REEF Framework
System integrity for transformation work. REEF checks whether a changed system has held — and rebuilds it on solid ground when it has drifted.
The Framework
Where DIVE moves a workflow forward, REEF checks whether the structure underneath is sound. Use REEF when something that used to work has started to drift, or before you scale a model you are not yet sure about.
Renew
Restore ownership and accountability clarity. Who is actually responsible for each part of the work now — not who was, not who should be on paper, but who owns it today?
Examine
Compare the actual workflow against the intended one. Find where practice has quietly diverged from design — the informal workarounds, the skipped steps, the unstated conventions.
Evaluate
Test governance and quality gates. Are the checkpoints still doing their job, or have they become theatre? Is oversight catching real problems, or just adding delay?
Foundation
Rebuild on proven structure. Keep what works, retire what does not, and re-anchor the system on solid ground. Document what was hardened so the next team knows why.
When to Use REEF
REEF is a diagnostic tool, not a failure signal. Applying REEF means you are being deliberate about system health — not that something has gone wrong.

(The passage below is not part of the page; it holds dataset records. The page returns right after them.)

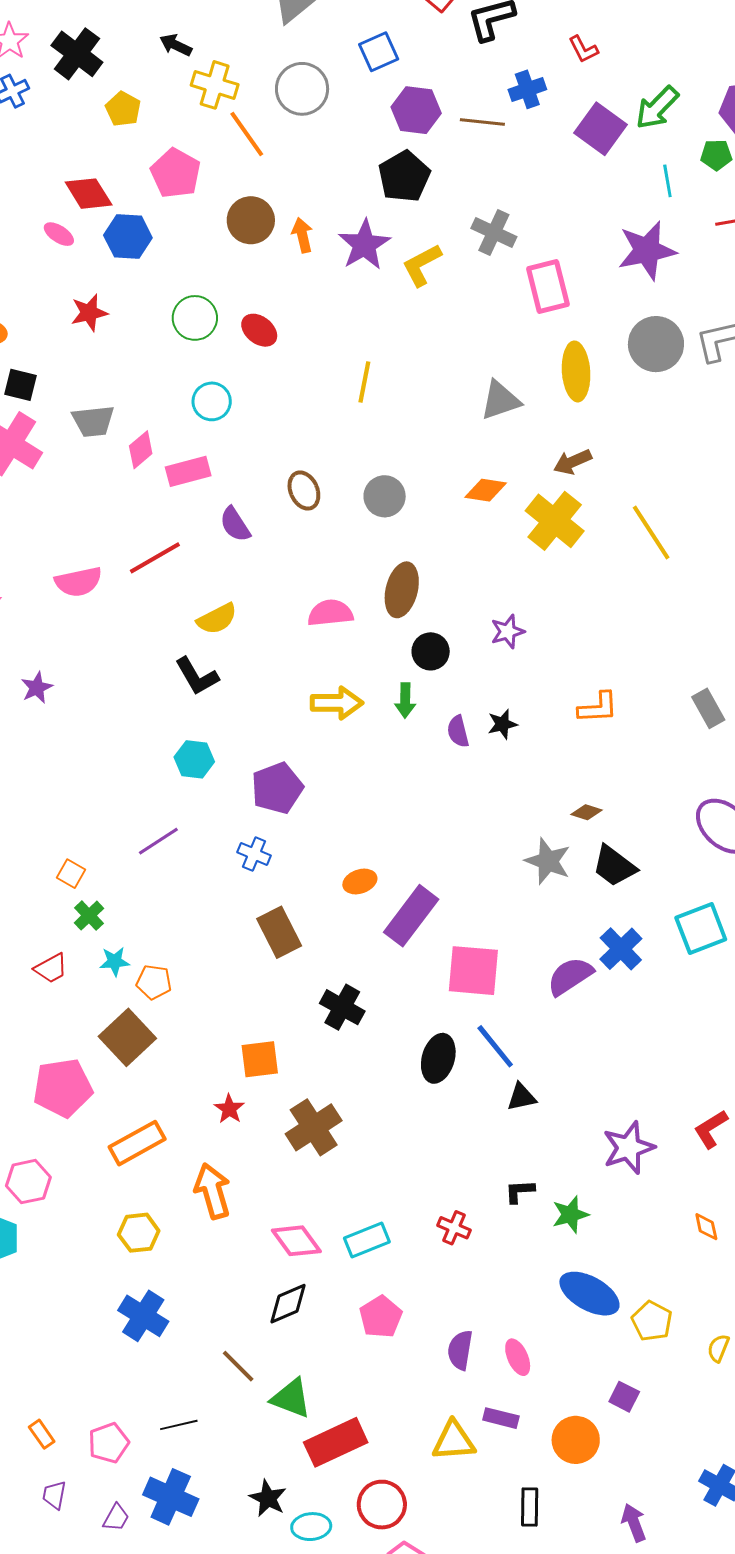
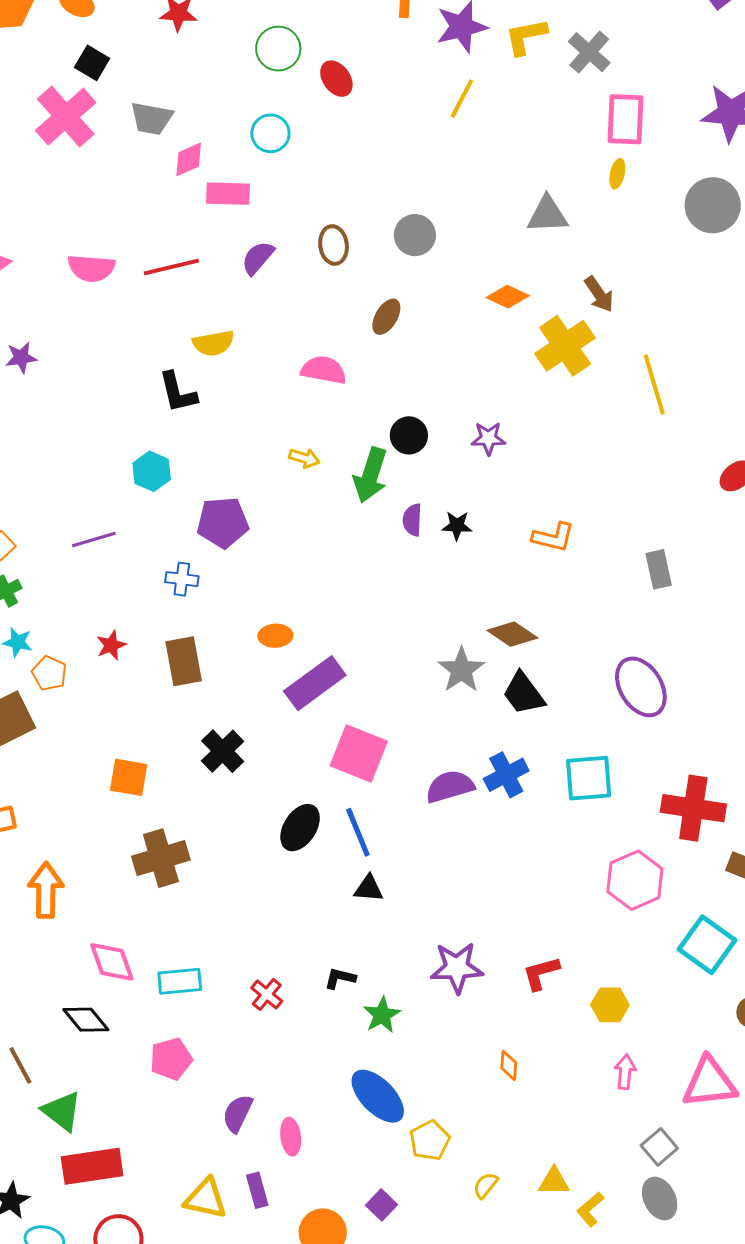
yellow L-shape: (422, 265) -> (526, 36), moved
yellow ellipse: (576, 371) -> (617, 174), moved, size x0.5
yellow line: (364, 382) -> (462, 99), moved
brown arrow: (573, 462) -> (599, 294), turned -117
gray circle: (385, 496) -> (415, 235), moved
purple semicircle: (235, 524) -> (258, 258), turned 57
brown ellipse: (402, 590) -> (386, 317), moved, size x0.7
green arrow: (405, 700) -> (371, 475), size x1.6
yellow arrow: (337, 703) -> (304, 458), size x0.6
brown diamond: (586, 812) -> (512, 634), size x1.6
blue cross: (254, 854) -> (182, 579), turned -32
red star: (229, 1109) -> (111, 645), moved
green star: (570, 1214) -> (382, 1015), turned -30
black diamond: (288, 1304) -> (86, 1020), turned 57
purple rectangle: (501, 1418) -> (257, 1190), turned 44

After a major transformation
A DIVE sprint changed the workflow. Three months later, check whether the new model is holding or whether teams have reverted to informal patterns.
Before scaling
You're about to roll a working pilot to the whole organisation. Run REEF first to make sure the model is solid enough to scale without importing its cracks.
When governance feels like theatre
Meetings happen, sign-offs are collected, but nothing actually changes. The checkpoint exists but the gate isn't catching anything real.
When ownership is fuzzy
Multiple people think they own the same thing, or nobody thinks they own something that needs to be owned. Both are accountability gaps.
When workarounds have become standard practice
The official process exists, but everyone uses a version that bypasses it. The workaround is now the process — which means the documented process is fiction.
When performance has plateaued after initial improvement
A transformation drove early gains, then improvement stalled. REEF often finds structural drift — the model partially reverted without anyone noticing.
Running a REEF Assessment
R — Renew Ownership
Map current accountability against the intended model. For each key function, name the actual owner today — not the role, the person. Identify gaps, overlaps, and inherited ownership that was never formally transferred.
E — Examine the Gap
Walk the real path of the work as it happens today. Compare against the intended design. Document every divergence — whether it is a workaround, a shortcut, an informal channel, or a step that has quietly disappeared.
E — Evaluate Governance
Test each checkpoint. Is it catching real problems? Is it adding signal or just adding delay? Are approvals meaningful, or are they rubber-stamped? Is the oversight proportionate to the risk?
F — Rebuild the Foundation
Make deliberate decisions: what gets hardened, what gets retired, and what gets redesigned. Document the reasoning so future changes are made against a known baseline, not a guess.
REEF in the Framework Family
REEF works alongside DIVE and MURK as part of a complete transformation vocabulary. Each addresses a different job.
The Three Frameworks
Use MURK to name what is slowing things down, DIVE to design and ship the forward move, and REEF to keep the result healthy after it scales. DIVE is the engine; REEF is the maintenance; MURK is the diagnostic lens.